Wherever "Hara" turns up in the entries, copy out the line that holds it.

··· DATA PROVIDED

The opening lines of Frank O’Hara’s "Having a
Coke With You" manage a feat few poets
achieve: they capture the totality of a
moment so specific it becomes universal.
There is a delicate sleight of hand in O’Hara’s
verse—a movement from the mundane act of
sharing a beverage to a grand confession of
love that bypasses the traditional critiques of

······

• WRITTEN SOLUTION
The opening lines of Frank O’Hara’s "Having a
There is a delicate sleight of hand in O’Hara’s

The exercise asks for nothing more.